River-Delta Oriented Programming

A lattice-based approach to data composition

The term river-delta is coined here to create a memorable and unthreatening real-life analogy for mathematical lattices: the different rivers of the river-delta all ultimately join into a single river stream, just like the elements of a (finite) lattice all ultimately join into a top element.

There already exist a few good articles (1, 2) presenting the mathematical foundations of lattices in a digestible way for non-mathematicians. The goal of this article is to supplement them by first situating lattices among other algebraic structures and relating them to other programming constructs that you use, and then by sharing real world examples of lattice-based systems that programmers use everyday, probably without realizing it.

From Railways to River-Deltas
- From Monoids to Semilattices
Theory
- Lattices as Algebraic Structures
  - Semilattices vs Monoids
  - Lattices vs Rings/Fields
- How does this relate to Monads and Railroads?
  - Historical precursor to Category Theory
Lattice Applications

From Railways to River-Deltas

Lattices (river-deltas) are to safe data composition what monads (railways) are to safe control-flow composition.

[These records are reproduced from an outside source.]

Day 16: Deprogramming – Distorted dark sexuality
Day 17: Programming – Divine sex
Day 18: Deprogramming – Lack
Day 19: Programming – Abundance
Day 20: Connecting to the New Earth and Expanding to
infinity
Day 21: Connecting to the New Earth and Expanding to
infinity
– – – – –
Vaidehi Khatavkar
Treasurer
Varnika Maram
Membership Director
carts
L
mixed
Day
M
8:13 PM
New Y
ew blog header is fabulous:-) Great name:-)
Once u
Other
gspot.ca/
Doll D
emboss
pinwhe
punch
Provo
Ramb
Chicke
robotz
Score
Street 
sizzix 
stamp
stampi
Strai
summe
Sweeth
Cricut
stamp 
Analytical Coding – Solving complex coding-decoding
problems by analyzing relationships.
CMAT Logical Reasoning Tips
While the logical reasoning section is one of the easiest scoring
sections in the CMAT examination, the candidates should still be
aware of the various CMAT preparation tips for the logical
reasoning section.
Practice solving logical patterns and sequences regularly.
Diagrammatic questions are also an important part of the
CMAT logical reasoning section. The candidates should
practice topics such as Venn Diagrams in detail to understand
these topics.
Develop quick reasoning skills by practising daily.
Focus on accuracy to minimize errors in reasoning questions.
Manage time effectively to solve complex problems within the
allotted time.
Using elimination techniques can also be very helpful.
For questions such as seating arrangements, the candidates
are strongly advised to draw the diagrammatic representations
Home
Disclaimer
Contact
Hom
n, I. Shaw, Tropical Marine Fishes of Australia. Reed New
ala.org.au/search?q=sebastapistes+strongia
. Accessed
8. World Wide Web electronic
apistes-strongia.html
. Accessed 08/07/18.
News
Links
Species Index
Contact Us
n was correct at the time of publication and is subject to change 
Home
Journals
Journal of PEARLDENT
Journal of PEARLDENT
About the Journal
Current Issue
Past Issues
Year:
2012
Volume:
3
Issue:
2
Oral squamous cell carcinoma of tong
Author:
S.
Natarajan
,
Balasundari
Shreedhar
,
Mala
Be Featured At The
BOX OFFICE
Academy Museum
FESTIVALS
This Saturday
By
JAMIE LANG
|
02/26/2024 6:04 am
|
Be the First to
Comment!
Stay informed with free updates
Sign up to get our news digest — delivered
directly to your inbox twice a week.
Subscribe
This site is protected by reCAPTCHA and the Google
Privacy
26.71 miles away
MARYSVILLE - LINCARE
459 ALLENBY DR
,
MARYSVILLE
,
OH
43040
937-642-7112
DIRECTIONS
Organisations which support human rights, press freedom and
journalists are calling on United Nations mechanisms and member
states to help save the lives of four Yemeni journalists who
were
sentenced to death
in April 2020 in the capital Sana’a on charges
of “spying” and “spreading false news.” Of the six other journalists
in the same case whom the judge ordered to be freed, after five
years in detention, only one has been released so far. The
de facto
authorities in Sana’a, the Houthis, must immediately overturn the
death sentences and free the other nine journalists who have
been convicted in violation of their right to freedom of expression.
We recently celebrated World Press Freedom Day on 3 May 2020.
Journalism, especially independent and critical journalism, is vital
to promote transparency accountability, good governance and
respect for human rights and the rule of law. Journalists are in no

The railway-oriented programming analogy has helped me assimilate the concepts behind monadic programming. I’m hoping that the river-delta oriented programming analogy that I am coining in this article will similarly help people learn about CRDTs and other useful applications of lattices.

The river-delta/lattice analogy emphasizes convergence/refinement rather than transformation/sequencing from railways/monoids. This important distinction will hopefully become clearer as you read through this article, but let’s start with a teaser example to anchor readers into a more concrete example.

From Monoids to Semilattices

Monoids are to reducing lists what semilattices are to merging concurrent state updates.

Practically speaking, monoids arise naturally because they represent the minimal amount of structure needed to perform a fold/reduce operation.

Monoids solve: “How do I combine a bunch of values in sequence?”

-- Reducing a list sequentially
sum [1,2,3,4] = 1 + 2 + 3 + 4 = 10
mconcat ["hello", " ", "world"] = "hello world"

Semilattices solve: “How do I merge two (concurrently achieved) states safely?” (think of an automated git conflict resolution)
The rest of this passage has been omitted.